*** Opening Data ***

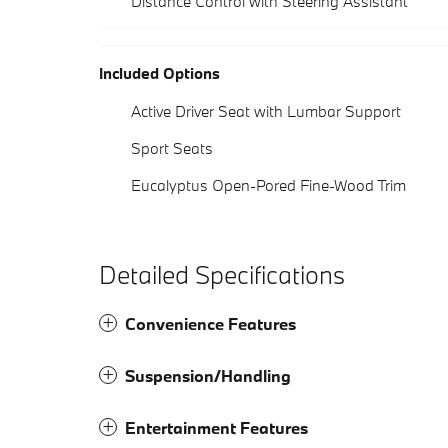
Distance Control with Steering Assistant
Included Options
Active Driver Seat with Lumbar Support
Sport Seats
Eucalyptus Open-Pored Fine-Wood Trim
Detailed Specifications
Convenience Features
Suspension/Handling
Entertainment Features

*** Closing Data ***

Description of the task »
Set the lines down exactly as they stand, beginning at the one that contains "Detailed Specifications" and stopping after the last line of the entries above.

Result of this task »
Detailed Specifications
Convenience Features
Suspension/Handling
Entertainment Features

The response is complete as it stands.